[Extracted information — start]
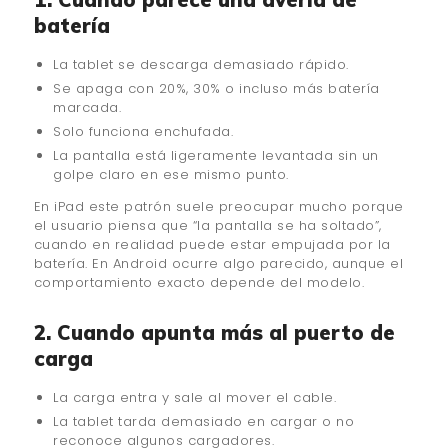
batería
La tablet se descarga demasiado rápido.
Se apaga con 20%, 30% o incluso más batería
marcada.
Solo funciona enchufada.
La pantalla está ligeramente levantada sin un
golpe claro en ese mismo punto.
En iPad este patrón suele preocupar mucho porque
el usuario piensa que “la pantalla se ha soltado”,
cuando en realidad puede estar empujada por la
batería. En Android ocurre algo parecido, aunque el
comportamiento exacto depende del modelo.
2. Cuando apunta más al puerto de
carga
La carga entra y sale al mover el cable.
La tablet tarda demasiado en cargar o no
reconoce algunos cargadores.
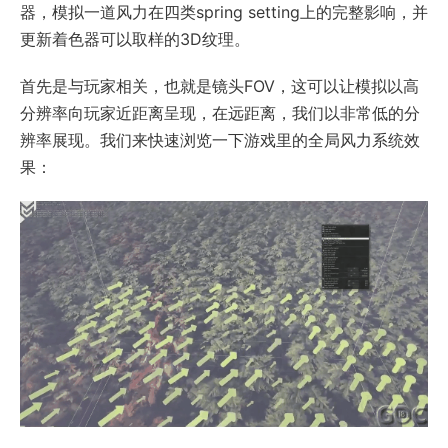
器，模拟一道风力在四类spring setting上的完整影响，并
更新着色器可以取样的3D纹理。
首先是与玩家相关，也就是镜头FOV，这可以让模拟以高
分辨率向玩家近距离呈现，在远距离，我们以非常低的分
辨率展现。我们来快速浏览一下游戏里的全局风力系统效
果：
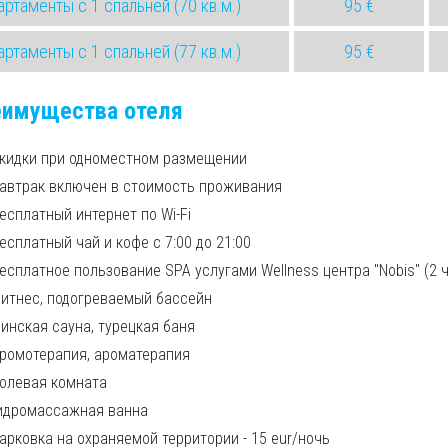
артаменты с 1 спальней (70 кв.м.)
95 €
артаменты с 1 спальней (77 кв.м.)
95 €
еимущества отеля
кидки при одноместном размещении
автрак включен в стоимость проживания
есплатный интернет по Wi-Fi
есплатный чай и кофе с 7:00 до 21:00
есплатное пользование SPA услугами Wellness центра "Nobis" (2 ч
итнес, подогреваемый бассейн
инская сауна, турецкая баня
ромотерапия, ароматерапия
олевая комната
идромассажная ванна
арковка на охраняемой территории - 15 eur/ночь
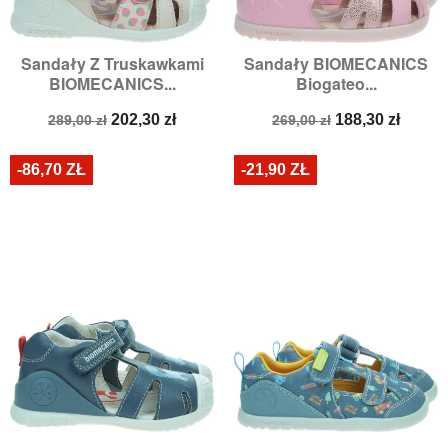
Sandały Z Truskawkami
Sandały BIOMECANICS
BIOMECANICS...
Biogateo...
Cena
Cena
Cena
Cena
202,30 zł
188,30 zł
289,00 zł
269,00 zł
podstawowa
podstawowa
-86,70 ZŁ
-21,90 ZŁ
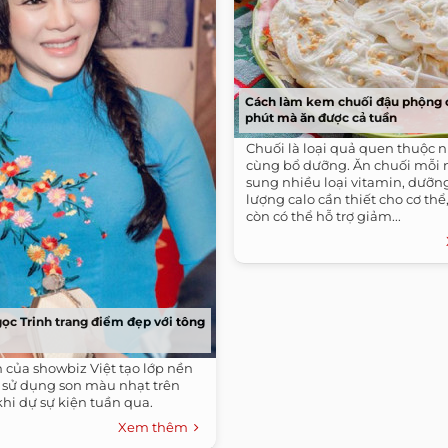
Cách làm kem chuối đậu phộng c
phút mà ăn được cả tuần
Chuối là loại quả quen thuộc 
cùng bổ dưỡng. Ăn chuối mỗi 
sung nhiều loại vitamin, dưỡn
lượng calo cần thiết cho cơ thể
còn có thể hỗ trợ giảm...
gọc Trinh trang điểm đẹp với tông
 của showbiz Việt tạo lớp nền
 sử dụng son màu nhạt trên
hi dự sự kiện tuần qua.
Xem thêm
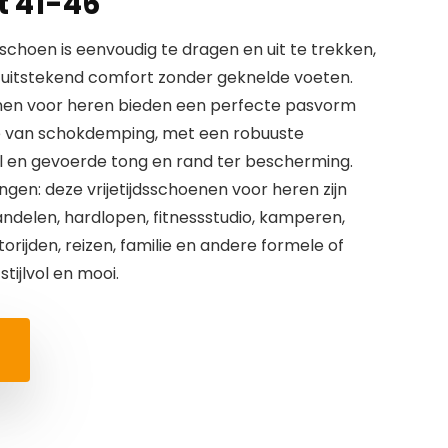
t 41-46
choen is eenvoudig te dragen en uit te trekken,
n, uitstekend comfort zonder geknelde voeten.
nen voor heren bieden een perfecte pasvorm
ee van schokdemping, met een robuuste
l en gevoerde tong en rand ter bescherming.
gen: deze vrijetijdsschoenen voor heren zijn
andelen, hardlopen, fitnessstudio, kamperen,
torijden, reizen, familie en andere formele of
tijlvol en mooi.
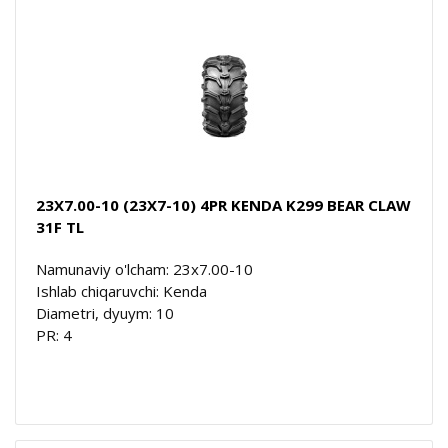
23X7.00-10 (23X7-10) 4PR KENDA K299 BEAR CLAW
31F TL
Namunaviy o'lcham: 23x7.00-10
Ishlab chiqaruvchi: Kenda
Diametri, dyuym: 10
PR: 4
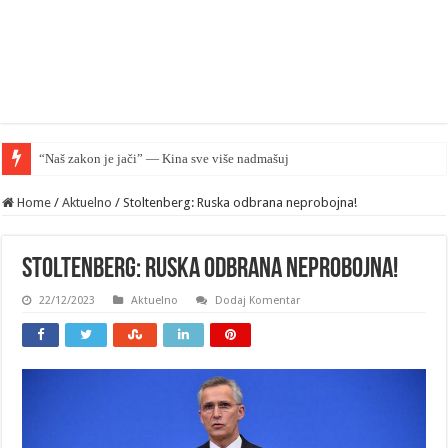
“Naš zakon je jači” — Kina sve više nadmašuje SAD u pravnom smislu
Home
/
Aktuelno
/
Stoltenberg: Ruska odbrana neprobojna!
Stoltenberg: Ruska odbrana neprobojna!
22/12/2023
Aktuelno
Dodaj Komentar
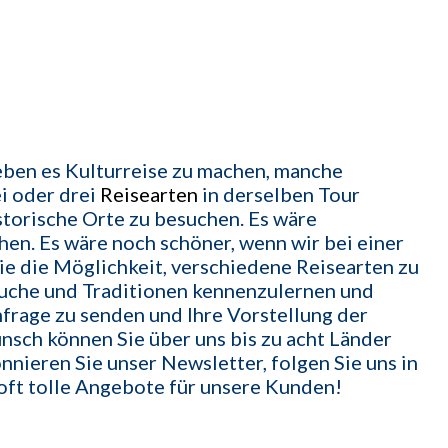
ben es Kulturreise zu machen, manche
ei oder drei
Reisearten
in derselben Tour
historische Orte zu besuchen. Es wäre
chen. Es wäre noch schöner, wenn wir bei einer
e die Möglichkeit, verschiedene Reisearten zu
äuche und Traditionen kennenzulernen und
nfrage zu senden und Ihre Vorstellung der
nsch können Sie über uns bis zu acht Länder
nieren Sie unser Newsletter, folgen Sie uns in
 oft tolle Angebote für unsere Kunden!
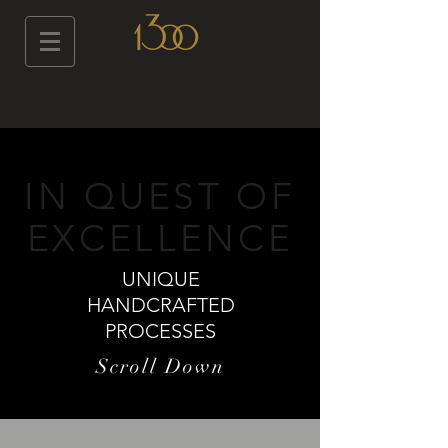
IN QUEST OF
EXCELLENCE
UNIQUE
HANDCRAFTED
PROCESSES
Scroll Down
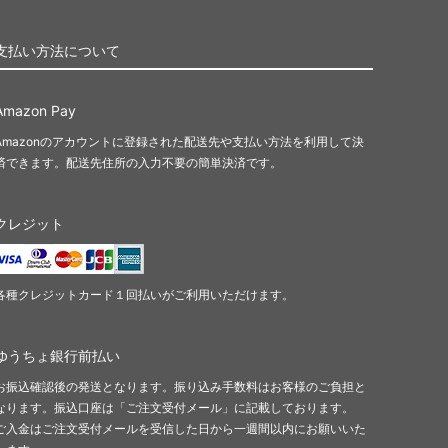
支払い方法について
Amazon Pay
Amazonのアカウントに登録された配送先や支払い方法を利用して決
済できます。配送先住所の入力不要の簡単決済です。
クレジット
各種クレジットカード１回払いがご利用いただけます。
ゆうちょ銀行前払い
お振込確認後の発送となります。振り込み手数料はお客様のご負担と
なります。振込口座は「ご注文受付メール」に記載しております。
ご入金はご注文受付メールを受信した日から一週間以内にお願いいた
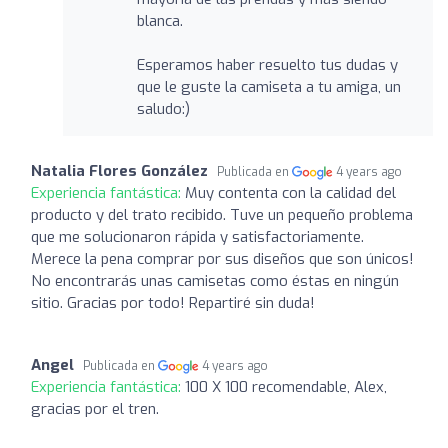
blanca.
Esperamos haber resuelto tus dudas y
que le guste la camiseta a tu amiga, un
saludo:)
Natalia Flores González
Publicada en
4 years ago
Experiencia fantástica:
Muy contenta con la calidad del
producto y del trato recibido. Tuve un pequeño problema
que me solucionaron rápida y satisfactoriamente.
Merece la pena comprar por sus diseños que son únicos!
No encontrarás unas camisetas como éstas en ningún
sitio. Gracias por todo! Repartiré sin duda!
Angel
Publicada en
4 years ago
Experiencia fantástica:
100 X 100 recomendable, Alex,
gracias por el tren.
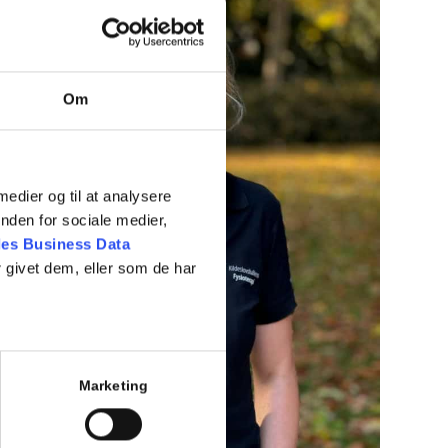
Om
 medier og til at analysere
nden for sociale medier,
es Business Data
 givet dem, eller som de har
Marketing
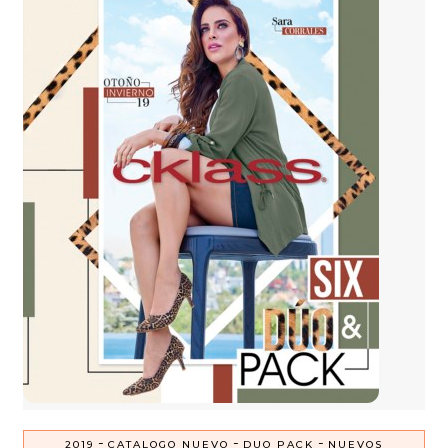
-
-
-
2019
CATALOGO NUEVO
DUO PACK
NUEVOS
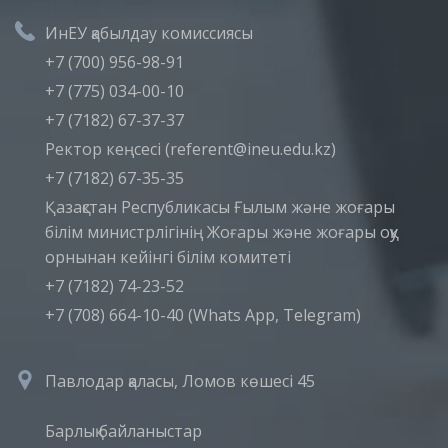
ИнЕУ қабылдау комиссиясы
+7 (700) 956-98-91
+7 (775) 034-00-10
+7 (7182) 67-37-37
Ректор кеңсесі (referent@ineu.edu.kz)
+7 (7182) 67-35-35
Қазақстан Республикасы Ғылым және жоғары
білім министрлігінің Жоғары және жоғары оқу
орнынан кейінгі білім комитеті
+7 (7182) 74-23-52
+7 (708) 664-10-40 (Whats App, Telegram)
Павлодар қаласы, Ломов көшесі 45
Барлық байланыстар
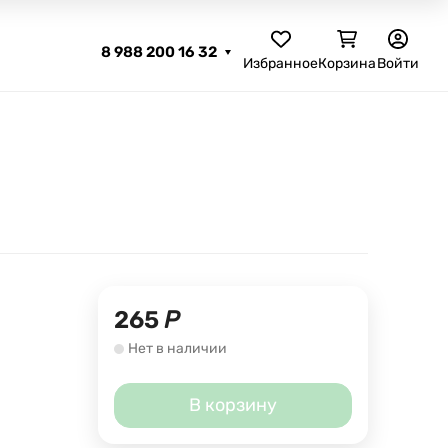
8 988 200 16 32
Избранное
Корзина
Войти
265
Р
Нет в наличии
В корзину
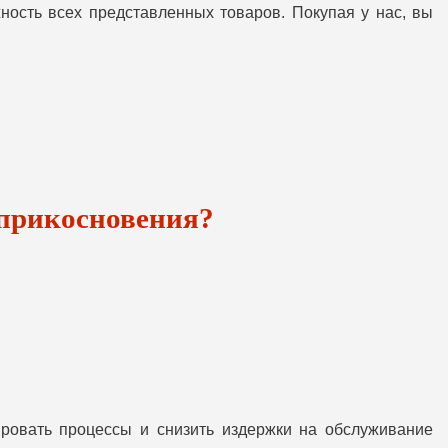
ость всех представленных товаров. Покупая у нас, вы
 прикосновения?
ировать процессы и снизить издержки на обслуживание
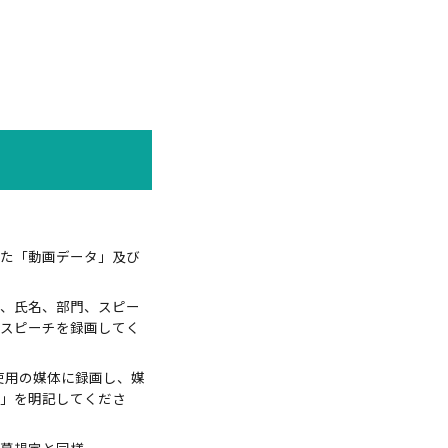
た「動画データ」及び
、氏名、部門、スピー
スピーチを録画してく
未使用の媒体に録画し、媒
」を明記してくださ
募規定と同様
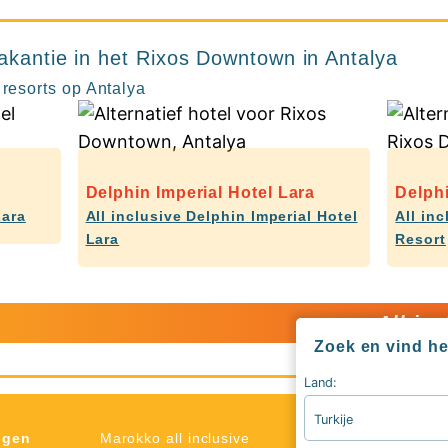
akantie in het Rixos Downtown in Antalya
 resorts op Antalya
Delphin Imperial Hotel Lara
Delph
Lara
All inclusive Delphin Imperial Hotel
All in
Lara
Resort
All in
Zoek en vind het
Land:
Turkije
Type
ngen
Marokko all inclusive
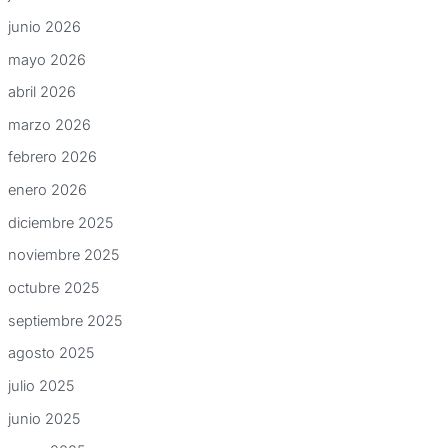
junio 2026
mayo 2026
abril 2026
marzo 2026
febrero 2026
enero 2026
diciembre 2025
noviembre 2025
octubre 2025
septiembre 2025
agosto 2025
julio 2025
junio 2025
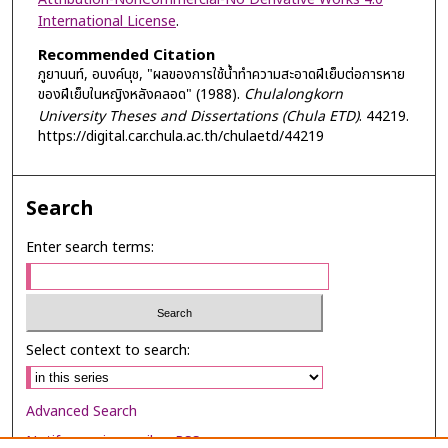
International License
.
Recommended Citation
ภูยานนท์, อนงค์นุช, "ผลของการใช้น้ำทำความสะอาดฝีเย็บต่อการหาย
ของฝีเย็บในหญิงหลังคลอด" (1988).
Chulalongkorn
University Theses and Dissertations (Chula ETD)
. 44219.
https://digital.car.chula.ac.th/chulaetd/44219
Search
Enter search terms:
Select context to search:
Advanced Search
Notify me via email or
RSS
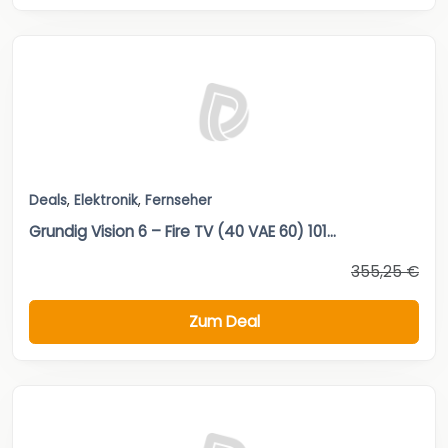
Deals
,
Elektronik
,
Fernseher
Grundig Vision 6 – Fire TV (40 VAE 60) 101...
355,25 €
Zum Deal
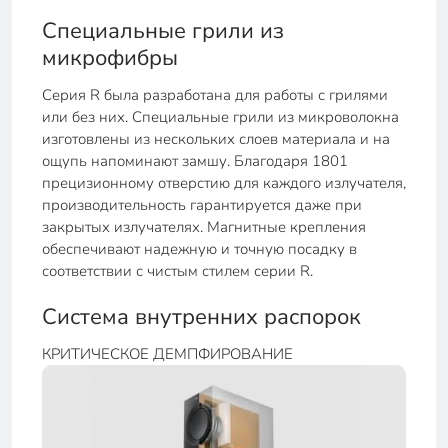
Специальные грили из
микрофибры
Серия R была разработана для работы с грилями
или без них. Специальные грили из микроволокна
изготовлены из нескольких слоев материала и на
ощупь напоминают замшу. Благодаря 1801
прецизионному отверстию для каждого излучателя,
производительность гарантируется даже при
закрытых излучателях. Магнитные крепления
обеспечивают надежную и точную посадку в
соответствии с чистым стилем серии R.
Система внутренних распорок
КРИТИЧЕСКОЕ ДЕМПФИРОВАНИЕ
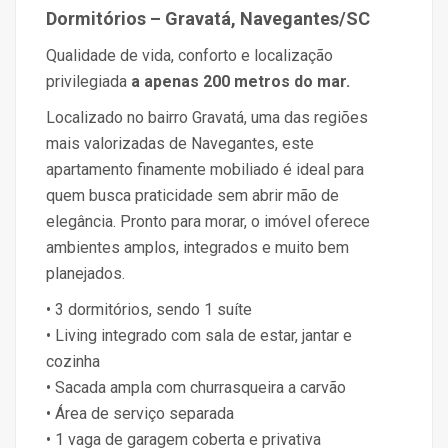
Dormitórios – Gravatá, Navegantes/SC
Qualidade de vida, conforto e localização
privilegiada
a apenas 200 metros do mar.
Localizado no bairro Gravatá, uma das regiões
mais valorizadas de Navegantes, este
apartamento finamente mobiliado é ideal para
quem busca praticidade sem abrir mão de
elegância. Pronto para morar, o imóvel oferece
ambientes amplos, integrados e muito bem
planejados.
• 3 dormitórios, sendo 1 suíte
• Living integrado com sala de estar, jantar e
cozinha
• Sacada ampla com churrasqueira a carvão
• Área de serviço separada
• 1 vaga de garagem coberta e privativa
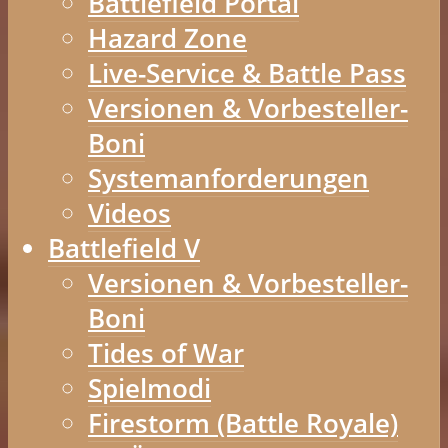
Battlefield Portal
Hazard Zone
Live-Service & Battle Pass
Versionen & Vorbesteller-
Boni
Systemanforderungen
Videos
Battlefield V
Versionen & Vorbesteller-
Boni
Tides of War
Spielmodi
Firestorm (Battle Royale)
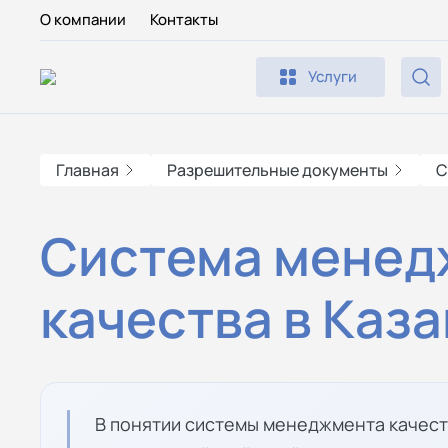
О компании
Контакты
Услуги
Главная
Разрешительные документы
С
Система менед
качества в Каз
В понятии системы менеджмента качест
[Extracted information — finish]
• _Problem requirements_:
Above are the entries. Quote exactly the lines from the one bearing "Ректор кеңсесі (referent@ineu.edu.kz)" through the one bearing "(Whats App, Telegram)".

• _Answer_:
Ректор кеңсесі (referent@ineu.edu.kz)
+7 (7182) 67-35-35
Қазақстан Республикасы Ғылым және жоғары
білім министрлігінің Жоғары және жоғары оқу
орнынан кейінгі білім комитеті
+7 (7182) 74-23-52
+7 (708) 664-10-40 (Whats App, Telegram)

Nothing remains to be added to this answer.